James Kirchick:

Examples of such “hate speech” that the signatories want banished from the internet include “targeted misgendering and deadnaming,” the latter being the practice of referring to a transgender person by their birth name rather than their chosen one. In a footnote, the letter links to an article declaring that the “relentless misgendering of Dr. Rachel Levine,” an assistant secretary for health and the first openly transgender Senate-confirmed government official, “is violence.” You know, violence, a category that now includes punching someone, stabbing them, and using the name on their birth certificate.

To be sure, deliberately misgendering and deadnaming are rude.

Many years ago, the philosopher Daniel Dennett wrote:

When you’re reading or skimming argumentative essays, especially by philosophers, here is a quick trick that may save you much time and effort, especially in this age of simple searching by computer: look for “surely” in the document, and check each occurrence. Not always, not even most of the time, but often the word “surely” is as good as a blinking light locating a weak point in the argument. Why? Because it marks the very edge of what the author is actually sure about and hopes readers will also be sure about. (If the author were really sure all the readers would agree, it wouldn’t be worth mentioning.) Being at the edge, the author has had to make a judgment call about whether or not to attempt to demonstrate the point at issue, or provide evidence for it, and—because life is short—has decided in favor of bald assertion, with the presumably well-grounded anticipation of agreement. Just the sort of place to find an ill-examined “truism” that isn’t true!

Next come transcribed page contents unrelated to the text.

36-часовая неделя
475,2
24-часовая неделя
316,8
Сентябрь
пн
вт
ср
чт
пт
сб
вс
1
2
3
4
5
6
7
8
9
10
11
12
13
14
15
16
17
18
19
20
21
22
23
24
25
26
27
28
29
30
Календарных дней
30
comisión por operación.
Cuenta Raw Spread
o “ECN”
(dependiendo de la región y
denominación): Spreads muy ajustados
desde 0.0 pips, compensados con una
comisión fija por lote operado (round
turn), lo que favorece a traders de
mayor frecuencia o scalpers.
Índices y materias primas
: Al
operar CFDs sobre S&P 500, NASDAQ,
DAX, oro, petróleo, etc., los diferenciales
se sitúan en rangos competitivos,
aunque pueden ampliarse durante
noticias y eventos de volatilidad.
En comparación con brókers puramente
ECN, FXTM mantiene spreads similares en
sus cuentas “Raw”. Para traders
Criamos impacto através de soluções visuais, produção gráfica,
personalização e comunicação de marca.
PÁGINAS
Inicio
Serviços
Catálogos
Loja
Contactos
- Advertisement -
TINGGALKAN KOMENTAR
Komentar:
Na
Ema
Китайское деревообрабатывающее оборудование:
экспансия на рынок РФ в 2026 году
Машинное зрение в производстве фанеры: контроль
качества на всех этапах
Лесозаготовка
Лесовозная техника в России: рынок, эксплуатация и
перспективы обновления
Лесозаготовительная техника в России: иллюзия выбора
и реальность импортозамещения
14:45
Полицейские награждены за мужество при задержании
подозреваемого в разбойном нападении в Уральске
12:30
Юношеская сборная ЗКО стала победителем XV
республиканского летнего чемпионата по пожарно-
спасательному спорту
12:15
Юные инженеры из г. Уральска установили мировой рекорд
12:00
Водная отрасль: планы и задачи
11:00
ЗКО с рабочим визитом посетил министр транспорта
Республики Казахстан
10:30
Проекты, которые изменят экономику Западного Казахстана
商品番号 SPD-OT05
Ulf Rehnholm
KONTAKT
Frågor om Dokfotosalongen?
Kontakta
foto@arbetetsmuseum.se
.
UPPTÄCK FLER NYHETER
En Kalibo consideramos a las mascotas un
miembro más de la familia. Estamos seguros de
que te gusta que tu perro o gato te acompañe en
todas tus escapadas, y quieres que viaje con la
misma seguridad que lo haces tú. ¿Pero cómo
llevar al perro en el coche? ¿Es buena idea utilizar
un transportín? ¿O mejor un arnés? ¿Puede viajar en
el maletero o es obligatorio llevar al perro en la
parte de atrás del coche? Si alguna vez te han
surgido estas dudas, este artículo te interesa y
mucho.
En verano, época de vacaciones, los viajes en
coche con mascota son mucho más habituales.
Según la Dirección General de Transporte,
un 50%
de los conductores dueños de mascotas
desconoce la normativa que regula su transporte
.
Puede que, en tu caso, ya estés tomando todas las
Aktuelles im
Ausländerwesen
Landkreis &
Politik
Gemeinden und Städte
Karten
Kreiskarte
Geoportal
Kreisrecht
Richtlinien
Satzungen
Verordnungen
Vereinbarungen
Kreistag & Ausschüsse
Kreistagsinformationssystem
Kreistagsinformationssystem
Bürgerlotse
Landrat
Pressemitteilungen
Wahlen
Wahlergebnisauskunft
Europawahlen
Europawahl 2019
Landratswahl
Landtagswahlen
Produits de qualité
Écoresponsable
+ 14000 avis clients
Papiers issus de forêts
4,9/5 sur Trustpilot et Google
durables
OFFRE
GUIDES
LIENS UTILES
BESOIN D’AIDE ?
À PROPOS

And so it has proved. “To be sure,” my ass. In this case, to use the terms “misgendering” and “deadnaming” in earnest is to concede the entire argument. First of all, outside of questions of grammatical structure, “gender” is a pointless term. When it comes to the sexes, let’s call “gender” what it is: another word for “stereotypes.” This used to be standard material for derivative stand-up comedians when I was young: “Men do things this way, but women do things this way!” Three decades and a lot of worthless dissertations later, this bilge is treated as something profound by lightweight academics and confused teenagers on TikTok. I don’t care if you “identify” with one set of stereotypes as opposed to another, any more than I care whether you’re a diehard fan of either Coke or Pepsi. Entertain whatever shallow, ridiculous thoughts you want, but don’t impose them on me and expect me to happily play along. If that makes me “rude,” so much the worse for politeness.